Livia: [00:44] Very good. Thank you. So Ariel, next month is Black History Month. It’s coming in February. And you and I have had some conversations together and separate with various agencies and systems about how to have conversations around racial equity. And so before we talk about some specific strategies, I’m wondering Ariel, if you could just say a few words about why is this important, why now?
Ariel: [01:13] Sure. So I can kind of go at it from two ways. First and foremost, I’m a Black woman and I’m also a person in long-term recovery from a substance use disorder. And I have been in recovery for over nine years now and that’s just been so stunning. Along my journey, what I’ve noticed is from the very beginning, a lot of the faces that I see represented in the recovery community at different stages, they don’t look like mine, definitely a very isolating experience at some times. I have really struggled to find just that connection, that faith. I’m blessed to have some wonderful allies, recovery allies, White allies in my life and dearest, dearest friends, but there’s definitely something that’s always made me feel really different. And then taking that experience and then coming to the decision that I wanted to make recovery my career, it’s the same thing.

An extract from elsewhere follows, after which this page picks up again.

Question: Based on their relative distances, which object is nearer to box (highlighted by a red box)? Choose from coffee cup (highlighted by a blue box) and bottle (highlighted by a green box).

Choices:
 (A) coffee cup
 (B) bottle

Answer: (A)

Ariel: [02:12] And so what I really noticed now, in the past, racial equity, diversity, equity, inclusion typically is what it was called is something that most organizations and spaces have added off to the side of programs, right? They’re added on to maybe their organizational structure. And what we’ve seen in 2020 is this movement and this push saying no more. We need to figure out how to embed this deeper into everything that we do. And when I’m noticing that it’s not just people like me and people of color, BIPOC [Black and Indigeneous People of Color] folks that are fighting for this. We’re now seeing folks like you, Livia, other folks as well, who are coming to the forefront in this work and saying like, let’s have these conversations, let’s change systems because people are dying.
Ariel: [03:01] People are not getting the care and the support that they need, and we care and we want to do better. So how can we push this forward? So we’re seeing that a lot. So that’s where I’ll start there. And I just wanted to even ask you from your background as a White ally, somebody that I really admire and appreciate, what are you seeing as some strategies that have even shifted in this framework now?

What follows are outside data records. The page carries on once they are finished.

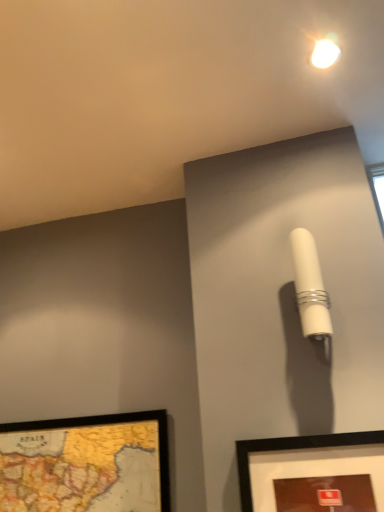 Question: Is the surface of matte black picture frame at lower right, which ranks as the 1th picture frame in front-to-back order, in direct contact with white glossy droplight at upper center?

Choices:
 (A) yes
 (B) no

Answer: (B)

Question: Can you confirm if matte black picture frame at lower right, which ranks as the 1th picture frame in front-to-back order, is bigger than white glossy droplight at upper center?

Choices:
 (A) yes
 (B) no

Answer: (A)

Question: Does matte black picture frame at lower right, the first picture frame when ordered from right to left, have a lesser width compared to white glossy droplight at upper center?

Choices:
 (A) no
 (B) yes

Answer: (B)

Question: Does matte black picture frame at lower right, which ranks as the 1th picture frame in front-to-back order, appear on the left side of white glossy droplight at upper center?

Choices:
 (A) yes
 (B) no

Answer: (A)

Question: From a real-world perspective, is matte black picture frame at lower right, placed as the 2th picture frame when sorted from left to right, positioned over white glossy droplight at upper center based on gravity?

Choices:
 (A) no
 (B) yes

Answer: (A)

Question: Considering the positions of matte black picture frame at lower right, the first picture frame when ordered from right to left, and white glossy droplight at upper center in the image, is matte black picture frame at lower right, the first picture frame when ordered from right to left, taller or shorter than white glossy droplight at upper center?

Choices:
 (A) tall
 (B) short

Answer: (A)

Question: Is matte black picture frame at lower right, placed as the 2th picture frame when sorted from left to right, wider or thinner than white glossy droplight at upper center?

Choices:
 (A) thin
 (B) wide

Answer: (A)

Question: Relative to white glossy droplight at upper center, is matte black picture frame at lower right, which ranks as the 1th picture frame in front-to-back order, in front or behind?

Choices:
 (A) front
 (B) behind

Answer: (A)

Question: Is point (244, 472) positioned closer to the camera than point (326, 44)?

Choices:
 (A) closer
 (B) farther

Answer: (A)

Question: Considering the positions of white glossy droplight at upper center and white matte cylindrical lamp at upper right in the image, is white glossy droplight at upper center taller or shorter than white matte cylindrical lamp at upper right?

Choices:
 (A) tall
 (B) short

Answer: (B)

Question: Is white glossy droplight at upper center inside or outside of white matte cylindrical lamp at upper right?

Choices:
 (A) inside
 (B) outside

Answer: (B)

Question: Visually, is white glossy droplight at upper center positioned to the left or to the right of white matte cylindrical lamp at upper right?

Choices:
 (A) right
 (B) left

Answer: (A)

Question: Is point (324, 59) closer or farther from the camera than point (306, 314)?

Choices:
 (A) farther
 (B) closer

Answer: (A)

Question: Relative to matte black picture frame at lower right, placed as the 2th picture frame when sorted from left to right, is white matte cylindrical lamp at upper right in front or behind?

Choices:
 (A) front
 (B) behind

Answer: (B)

Question: In terms of width, does white matte cylindrical lamp at upper right look wider or thinner when compared to matte black picture frame at lower right, which ranks as the 1th picture frame in front-to-back order?

Choices:
 (A) wide
 (B) thin

Answer: (A)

Livia: [03:25] Yes. So before getting into some specific strategies as well, from my point of view, as a Danish immigrant coming to the US almost 40 years ago now, I have really also noticed this in the last year and a half, two years. This incredible push and wish for White people to learn more, but also having very little idea about where to start. What I’ve also noticed is that there is a tendency for a lot of White people to say, just tell me how to do it, give me the tools so I can “fix this.” And just taking a step back and saying, wait a minute, if you think about that way of thinking, even that is in my mind, a kind of a White dominant way of coming at something.
Livia: [04:20] Where, speaking as a White person, we want to figure out what’s the best way of doing it. Then tell me the how so that I can just do it, right? And really in what I’ve seen which I really appreciated, and it’s also a vulnerability from my own point of view is acknowledging that we really first need to take the time to become aware internally of the work we have to do and not just go to fixing or implementing something. But it’s really this, if you think about a railroad track, it’s both tracks at the same time, but you can’t start with the action without doing the internal work.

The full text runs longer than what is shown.